● Brief: Go through the records and give each one again exactly, omitting the images.

● Given data:
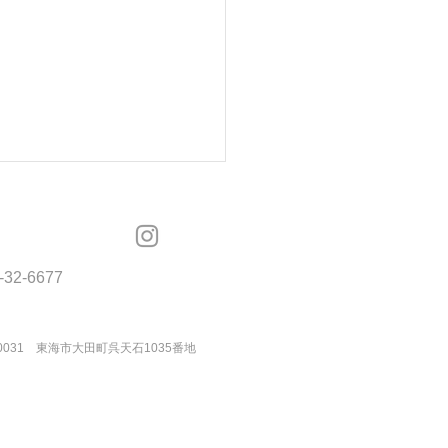
OSMOS
-32-6677
モスカスタマーコール
-0031 東海市大田町呉天石1035番地
作！限定アイテム】Late
夏から晩夏〜
スセットアップ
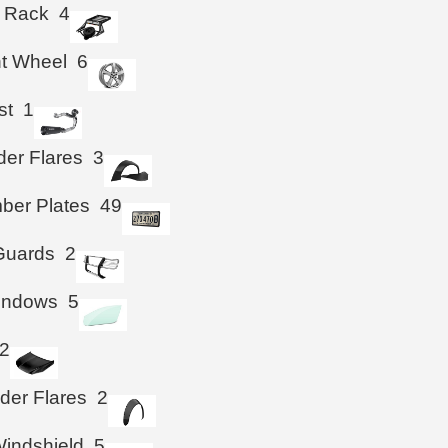
 Rack
4
ht Wheel
6
st
1
der Flares
3
ber Plates
49
 Guards
2
Windows
5
2
der Flares
2
indshield
5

● Task answer:
OSMOS
-32-6677
モスカスタマーコール
-0031 東海市大田町呉天石1035番地
作！限定アイテム】Late
夏から晩夏〜
スセットアップ
 Rack
4
ht Wheel
6
st
1
der Flares
3
ber Plates
49
 Guards
2
Windows
5
2
der Flares
2
indshield
5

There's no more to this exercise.